**EXERCISE REQUIREMENTS:** Would you copy out the following entries exactly, without any of the pictures?

━━━━━━━━━━━━━━━━━━━━━━━━━━━━━━

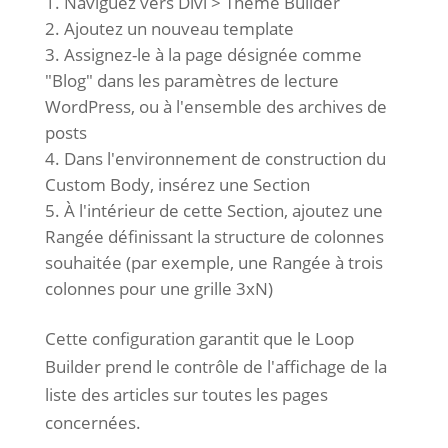
Naviguez vers Divi > Theme Builder
Ajoutez un nouveau template
Assignez-le à la page désignée comme
"Blog" dans les paramètres de lecture
WordPress, ou à l'ensemble des archives de
posts
Dans l'environnement de construction du
Custom Body, insérez une Section
À l'intérieur de cette Section, ajoutez une
Rangée définissant la structure de colonnes
souhaitée (par exemple, une Rangée à trois
colonnes pour une grille 3xN)
Cette configuration garantit que le Loop
Builder prend le contrôle de l'affichage de la
liste des articles sur toutes les pages
concernées.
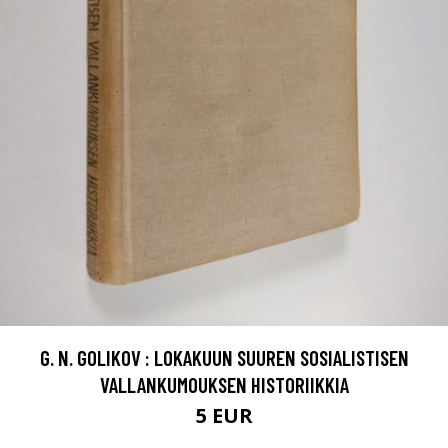
G. N. GOLIKOV : LOKAKUUN SUUREN SOSIALISTISEN
VALLANKUMOUKSEN HISTORIIKKIA
5 EUR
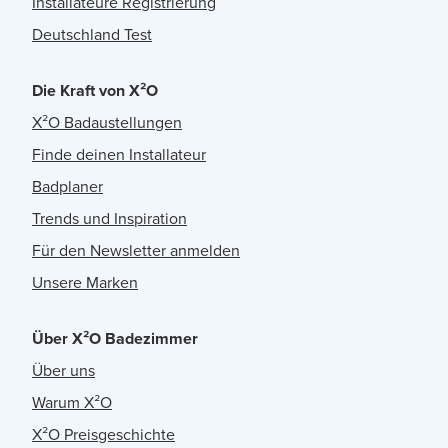
Installateure Registrierung
Deutschland Test
Die Kraft von X²O
X²O Badaustellungen
Finde deinen Installateur
Badplaner
Trends und Inspiration
Für den Newsletter anmelden
Unsere Marken
Über X²O Badezimmer
Über uns
Warum X²O
X²O Preisgeschichte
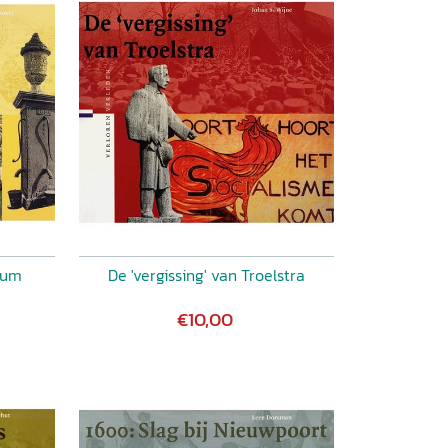
kum
De 'vergissing' van Troelstra
€10,00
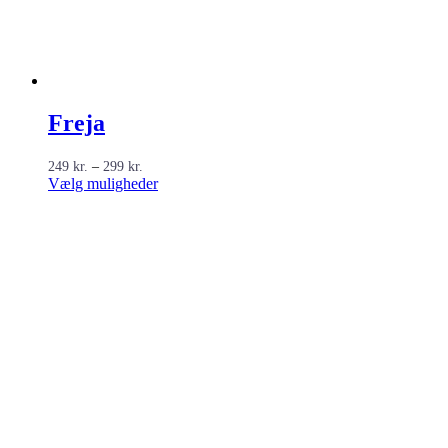
Freja
Prisinterval:
249
kr.
–
299
kr.
249 kr.
Dette
Vælg muligheder
til
vare
299 kr.
har
flere
varianter.
Mulighederne
kan
vælges
på
varesiden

━━━━━━━━━━━━━━━━━━━━━━━━━━━━━━

**ANSWER SECTION:**
Naviguez vers Divi > Theme Builder
Ajoutez un nouveau template
Assignez-le à la page désignée comme
"Blog" dans les paramètres de lecture
WordPress, ou à l'ensemble des archives de
posts
Dans l'environnement de construction du
Custom Body, insérez une Section
À l'intérieur de cette Section, ajoutez une
Rangée définissant la structure de colonnes
souhaitée (par exemple, une Rangée à trois
colonnes pour une grille 3xN)
Cette configuration garantit que le Loop
Builder prend le contrôle de l'affichage de la
liste des articles sur toutes les pages
concernées.
G. N. GOLIKOV : LOKAKUUN SUUREN SOSIALISTISEN
VALLANKUMOUKSEN HISTORIIKKIA
5 EUR
Installateure Registrierung
Deutschland Test
Die Kraft von X²O
X²O Badaustellungen
Finde deinen Installateur
Badplaner
Trends und Inspiration
Für den Newsletter anmelden
Unsere Marken
Über X²O Badezimmer
Über uns
Warum X²O
X²O Preisgeschichte
kum
De 'vergissing' van Troelstra
€10,00
Freja
Prisinterval:
249
kr.
–
299
kr.
249 kr.
Dette
Vælg muligheder
til
vare
299 kr.
har
flere
varianter.
Mulighederne
kan
vælges
på
varesiden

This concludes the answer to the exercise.